Notes On Capturing The Data Exhaust Of A Web Application
The “classical” view of the server side part of a web application is that it consists of a bunch of web servers, database servers, caches etc. Basically, a set of components which run the application code, and a set of data storage components the application code makes use of. This is regardless of where you are on the monolith - services - microservices - serverless application architecture spectrum.
The interesting thing about the data storage components is that they are, for lack of a better word, active. I mean the application is the one responsible for managing the data. Think of the classical example of a bookstore. A books inventory service will mark books as sold out, record when a book gets sold etc.
But there’s another very important category of data components an application relies on. Applications generate action logs, exception logs and metrics. Together they form a part of the data exhaust of a system.
Action logs are commonly derived from web logs, but usually more structured. They don’t have to be derived from web logs since not all services are going to be HTTP servers. Thus gRPC, Thrift or even something custom built can generate them. There also doesn’t have to be a 1-to-1 correspondence between a request and an action log, though that usually makes the most sense. The biggest difference is that you can add application level information in the logs.
These logs are usually used as a record of all the actions the application has performed, for analytics purposes, data mining and machine learning, and of course, as a source for monitoring & alerting. So they need to be durable and not be lost. There’s special systems for them. You can use SQL databases or the like for a while. But usually something like the ELK stack, or Loggly, Splunk, or GCP/AWS internal offers is what people mostly use in production.
Moving on to the next type of log. When applications run they’re going to encounter exceptions. Some of them are unexpected, and there’s some sort of last-ditch handler which handles them. These are more of a design error than anything else. Think of somebody not accounting for the fact that an RPC might fail, or a call might return null. Some others are expected, but the application doesn’t know what to do next, so it decides to bail and just record them. For example, if an API call needs to be authenticated, but the auth service can’t be contacted. Finally, some special circumstances warrant a record like this, even though the application can recover.
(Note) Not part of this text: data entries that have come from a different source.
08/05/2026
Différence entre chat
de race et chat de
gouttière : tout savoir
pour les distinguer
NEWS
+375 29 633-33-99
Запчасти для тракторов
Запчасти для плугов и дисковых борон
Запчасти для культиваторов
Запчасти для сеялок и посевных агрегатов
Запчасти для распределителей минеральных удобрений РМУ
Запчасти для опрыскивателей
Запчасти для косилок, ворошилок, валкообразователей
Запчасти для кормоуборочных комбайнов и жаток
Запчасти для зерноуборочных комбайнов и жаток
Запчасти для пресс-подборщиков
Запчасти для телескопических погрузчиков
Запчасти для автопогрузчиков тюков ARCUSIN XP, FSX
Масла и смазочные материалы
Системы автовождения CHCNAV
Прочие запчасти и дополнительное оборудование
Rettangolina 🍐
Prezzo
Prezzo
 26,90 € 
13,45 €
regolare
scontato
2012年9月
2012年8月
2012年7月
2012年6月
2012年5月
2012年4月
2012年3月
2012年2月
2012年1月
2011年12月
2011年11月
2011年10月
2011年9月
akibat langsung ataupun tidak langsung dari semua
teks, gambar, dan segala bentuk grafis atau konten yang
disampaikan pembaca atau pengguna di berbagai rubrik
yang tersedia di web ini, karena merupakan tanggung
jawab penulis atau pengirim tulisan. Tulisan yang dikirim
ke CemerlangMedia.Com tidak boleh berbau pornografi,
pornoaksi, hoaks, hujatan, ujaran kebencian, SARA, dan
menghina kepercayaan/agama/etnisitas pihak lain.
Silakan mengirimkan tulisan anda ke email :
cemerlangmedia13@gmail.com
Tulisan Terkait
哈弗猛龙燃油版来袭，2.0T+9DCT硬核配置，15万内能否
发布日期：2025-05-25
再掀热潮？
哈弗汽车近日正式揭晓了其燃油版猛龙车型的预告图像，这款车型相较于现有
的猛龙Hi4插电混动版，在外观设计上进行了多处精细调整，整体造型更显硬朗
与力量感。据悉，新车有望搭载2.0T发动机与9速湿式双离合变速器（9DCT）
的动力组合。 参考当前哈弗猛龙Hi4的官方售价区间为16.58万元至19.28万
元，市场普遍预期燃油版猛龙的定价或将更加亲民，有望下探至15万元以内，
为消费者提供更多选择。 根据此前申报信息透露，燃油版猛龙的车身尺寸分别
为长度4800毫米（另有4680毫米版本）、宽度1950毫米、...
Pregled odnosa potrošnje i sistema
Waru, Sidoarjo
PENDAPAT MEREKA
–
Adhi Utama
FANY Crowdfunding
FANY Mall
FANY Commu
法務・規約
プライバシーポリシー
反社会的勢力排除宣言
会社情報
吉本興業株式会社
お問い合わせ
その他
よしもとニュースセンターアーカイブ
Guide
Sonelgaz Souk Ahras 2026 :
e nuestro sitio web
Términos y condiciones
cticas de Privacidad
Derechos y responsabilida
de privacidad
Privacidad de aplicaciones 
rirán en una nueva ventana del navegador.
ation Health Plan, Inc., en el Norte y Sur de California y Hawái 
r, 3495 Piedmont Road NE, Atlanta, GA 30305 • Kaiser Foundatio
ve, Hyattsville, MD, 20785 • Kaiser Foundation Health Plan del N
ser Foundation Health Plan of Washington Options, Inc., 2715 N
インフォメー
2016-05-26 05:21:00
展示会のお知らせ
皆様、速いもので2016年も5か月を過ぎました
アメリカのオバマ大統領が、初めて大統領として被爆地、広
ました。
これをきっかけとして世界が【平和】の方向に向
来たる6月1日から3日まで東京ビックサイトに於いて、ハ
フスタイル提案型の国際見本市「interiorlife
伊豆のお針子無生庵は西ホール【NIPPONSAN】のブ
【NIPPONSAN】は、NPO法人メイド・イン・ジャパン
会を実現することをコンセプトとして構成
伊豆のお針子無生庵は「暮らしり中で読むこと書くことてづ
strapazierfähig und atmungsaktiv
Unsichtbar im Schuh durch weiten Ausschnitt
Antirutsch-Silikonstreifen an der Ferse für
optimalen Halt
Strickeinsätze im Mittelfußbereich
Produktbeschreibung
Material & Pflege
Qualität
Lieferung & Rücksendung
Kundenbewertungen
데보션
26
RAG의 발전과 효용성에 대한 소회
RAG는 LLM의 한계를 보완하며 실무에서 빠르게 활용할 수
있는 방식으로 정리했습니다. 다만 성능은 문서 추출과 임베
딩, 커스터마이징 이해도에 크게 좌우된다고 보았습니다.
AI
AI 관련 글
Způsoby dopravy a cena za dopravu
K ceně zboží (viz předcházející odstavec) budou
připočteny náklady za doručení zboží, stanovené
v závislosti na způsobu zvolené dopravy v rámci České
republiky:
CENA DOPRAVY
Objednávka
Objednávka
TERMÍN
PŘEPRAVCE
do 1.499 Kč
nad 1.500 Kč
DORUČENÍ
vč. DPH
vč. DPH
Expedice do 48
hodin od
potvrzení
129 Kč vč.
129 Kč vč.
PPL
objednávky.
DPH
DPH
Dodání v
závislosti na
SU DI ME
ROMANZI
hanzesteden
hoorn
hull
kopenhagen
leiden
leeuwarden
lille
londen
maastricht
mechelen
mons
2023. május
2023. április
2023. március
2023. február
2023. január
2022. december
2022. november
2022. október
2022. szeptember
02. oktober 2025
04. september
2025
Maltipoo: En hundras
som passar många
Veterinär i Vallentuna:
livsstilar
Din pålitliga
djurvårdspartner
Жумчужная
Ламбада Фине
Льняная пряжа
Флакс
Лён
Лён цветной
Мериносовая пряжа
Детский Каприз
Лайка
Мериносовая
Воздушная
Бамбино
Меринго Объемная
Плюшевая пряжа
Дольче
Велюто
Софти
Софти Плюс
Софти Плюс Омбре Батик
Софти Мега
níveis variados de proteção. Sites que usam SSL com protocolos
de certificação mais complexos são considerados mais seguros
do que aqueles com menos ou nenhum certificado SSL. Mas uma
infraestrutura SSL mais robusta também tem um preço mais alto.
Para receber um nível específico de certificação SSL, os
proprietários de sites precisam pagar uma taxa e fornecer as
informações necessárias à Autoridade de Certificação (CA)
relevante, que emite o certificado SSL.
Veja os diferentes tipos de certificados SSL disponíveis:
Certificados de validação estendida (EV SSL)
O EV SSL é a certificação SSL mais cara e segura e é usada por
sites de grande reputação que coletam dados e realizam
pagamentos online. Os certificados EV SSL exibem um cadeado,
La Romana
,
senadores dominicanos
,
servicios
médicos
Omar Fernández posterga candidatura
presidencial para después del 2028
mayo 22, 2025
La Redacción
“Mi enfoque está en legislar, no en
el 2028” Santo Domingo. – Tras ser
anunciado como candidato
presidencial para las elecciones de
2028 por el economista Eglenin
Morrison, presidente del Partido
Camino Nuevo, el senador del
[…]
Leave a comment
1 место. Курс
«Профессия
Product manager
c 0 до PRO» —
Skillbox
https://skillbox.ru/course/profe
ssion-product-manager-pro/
These logs are used for debugging and keeping track of what’s wrong with the application. They don’t really need to live for longer than the exceptions are happening, but are usually also durable in practice. There’s special systems for them, and they usually integrate with project management tools, bug trackers, Slack etc. Custom built systems are common, but Rollbar, or GCP/AWS internal offers are also quite used.
Finally, there’s metrics. These are time series-type data generated by applications as they run, which usually measure internal properties, usually performance related. QPS, latencies etc. are common things to handle.
These metrics are used commonly as a basis for monitoring and alerting, as well as for overview dashboards for services. There’s again special systems for them. ELK is common here, TSDB which is specialized for data, as well as GCP/AWS internal offers.
There’s some common patterns here. Usually there’s a custom non-SQL datastore at the heart of these systems. It’s meant for relatively unstructured data which is generally written more than it is read. On top of this, there’s a bunch of analysis tools, integrations with other systems etc. These systems are more production oriented than development. As much as they’re included in dev setups, the integrations are iffy. Finally, as more a business issue, companies seem to be quite OK with using a third party managed service for these tasks. Much more so than something like a SQL service.